3. Bodies of Capital
The vast majority of avatars inhabiting cyberspace today are drawn from the image database of
advertising, fashion, and entertainment. These countless generic representations-big breasted
small-waisted babes, idealized perfect-skinned trim and tan hunks, Disney-derived characters,
bowling pins, smiley faces, coffee cups, exotic animals, and steroid-driven snarling, hard-bodied
war machines-are not just the tool of the user behind the screen, but covert instruments of
multinational capitalism. Concerning the use of avatars in virtual chat rooms like The Palace,
Lex Lonehood refers to "regular members who had constructed their own avatars-mostly supermodel
cutouts and cutesy cartoons" (Lonehead , par.3). Clearly these representations fulfill defining
conditions of the avatar: they (1) are strap-ons for their users representing a corporeal
individual's presence in this or that space, (2) provide a source identity for the bubbles of
text that emerge from them, and (3) involve others in a guessing game with respect to the metaphorical
or actual relationship between representer and represented. However, regardless of the embedded
levels of transgendered activities, wish fulfillment, and psychological doubling that occur, it
is highly questionable to what extent these generic representations are personal: when in these
spaces it is difficult to avoid the sense that one is wandering among the commodities and celebrities
on the pages of People magazine. If , for example, my avatar is a Nike sneaker, then my
signifier also signifies an advertisement for a corporation or process of commerce. Similarly,
a celebrity's constructed image as a product of a hegemonic discourse: most entertainers are
fetishized representations seeking popular consensus. In the real world it costs me to wear
(advertise) Nike, and the profits go to Nike. The currently low cost of the Web might make such
virtual co-optation seem more innocuous than its occurrence in the physical domain. However,
consider the following corporate accomplishment, cited during the Avatars 97 conference in San
Francisco: "For the past two years, Fujitsu has been running an on-line 3D community called
WorldsAway. WorldsAway has developed to the point where it is about to start making
a profit off per-minute usage charges-an accomplishment quite rare in the field"

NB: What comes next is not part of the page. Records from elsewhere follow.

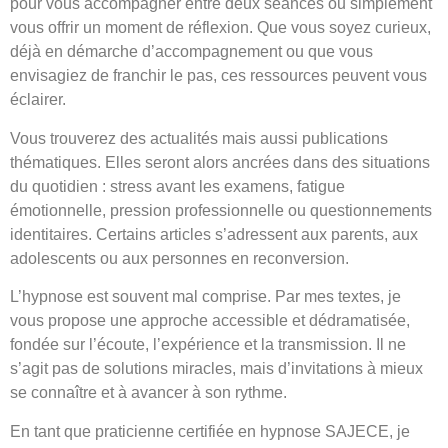
pour vous accompagner entre deux séances ou simplement
vous offrir un moment de réflexion. Que vous soyez curieux,
déjà en démarche d’accompagnement ou que vous
envisagiez de franchir le pas, ces ressources peuvent vous
éclairer.
Vous trouverez des actualités mais aussi publications
thématiques. Elles seront alors ancrées dans des situations
du quotidien : stress avant les examens, fatigue
émotionnelle, pression professionnelle ou questionnements
identitaires. Certains articles s’adressent aux parents, aux
adolescents ou aux personnes en reconversion.
L’hypnose est souvent mal comprise. Par mes textes, je
vous propose une approche accessible et dédramatisée,
fondée sur l’écoute, l’expérience et la transmission. Il ne
s’agit pas de solutions miracles, mais d’invitations à mieux
se connaître et à avancer à son rythme.
En tant que praticienne certifiée en hypnose SAJECE, je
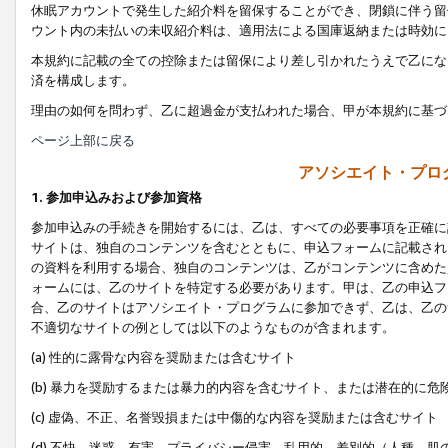
休眠アカウントで発生した紹介料を留保することができ、閉鎖に伴う留
ウント内の未払いの未収紹介料は、適用法による国庫返納または時効に
本規約に記載の全ての控除または留保により差し引かれたうえで乙にな
済を構成します。
理由の如何を問わず、乙に超過金が支払われた場合、甲が本規約に基づ
ページ上部に戻る
アソシエイト・プロ
1. 参加申込みおよび参加資格
参加申込みの手続きを開始するには、乙は、すべての必要事項を正確に
サイトは、独自のコンテンツを含むとともに、申込フォームに記載され
の資料を利用する場合、独自のコンテンツは、乙がコンテンツに含めた
ォームには、乙のサイトを特定する必要があります。甲は、乙の申込フ
合、乙のサイトはアソシエイト・プログラムに参加できず、乙は、乙の
不適切なサイトの例としては以下のようなものが含まれます。
(a) 性的に露骨な内容を奨励または含むサイト
(b) 暴力を奨励するまたは暴力的内容を含むサイト、または潜在的に
(c) 虚偽、不正、名誉毀損または中傷的な内容を奨励または含むサイト
(d) 不快、迷惑、有害、プライバシー侵害、乱用的、差別的（人種、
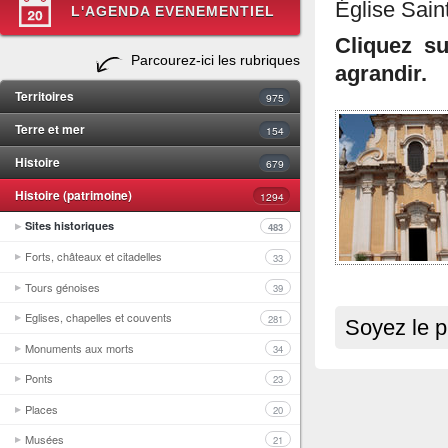
Église Sain
L'AGENDA EVENEMENTIEL
Cliquez s
Parcourez-ici les rubriques
agrandir.
Territoires
975
Terre et mer
154
Histoire
679
Histoire (patrimoine)
1294
Sites historiques
483
Forts, châteaux et citadelles
33
Tours génoises
39
Eglises, chapelles et couvents
281
Soyez le p
Monuments aux morts
34
Ponts
23
Places
20
Musées
21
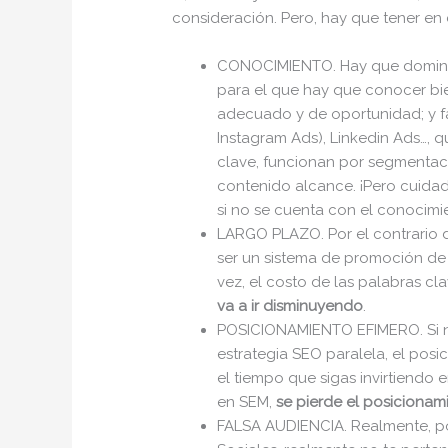
consideración. Pero, hay que tener en
CONOCIMIENTO. Hay que domin
para el que hay que conocer bi
adecuado y de oportunidad; y 
Instagram Ads), Linkedin Ads…, q
clave, funcionan por segmentaci
contenido alcance. ¡Pero cuida
si no se cuenta con el conocimi
LARGO PLAZO. Por el contrario 
ser un sistema de promoción de
vez, el costo de las palabras cl
va a ir disminuyendo
.
POSICIONAMIENTO EFIMERO. Si n
estrategia SEO paralela, el pos
el tiempo que sigas invirtiendo 
en SEM,
se pierde el posicionam
FALSA AUDIENCIA. Realmente, p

(Maclarchian, par.5). If your avatar, your self-image, becomes a covert instrument of Fujitsu,
then the Enlightenment agenda of Cartesian bifurcation is complete, although warped from
"I think therefore I am" to "I shop therefore I am" (Kruger): "The individual is displaced from
its central location by the (commodity) object, which established priority and sovereignty, over
the subject" (Linker and Kruger 78).
3.1. Self and Commodity
The mind/body dichotomy is a red herring. The most dangerous and incarcerating binary is the
fabricated pairing of self and commodity, between lived processes and production/accumulation.
We desire to become commodities. We desire all of our lived processes to be toward
accumulation/production, we long to be made whole, consistent, useful, stackable, to conform
to the "bottom line". We live in DeBord's society of the spectacle, where accumulation/production
occurs to such an extent that capital is transformed into an image, or avatar, of itself (DeBord 34).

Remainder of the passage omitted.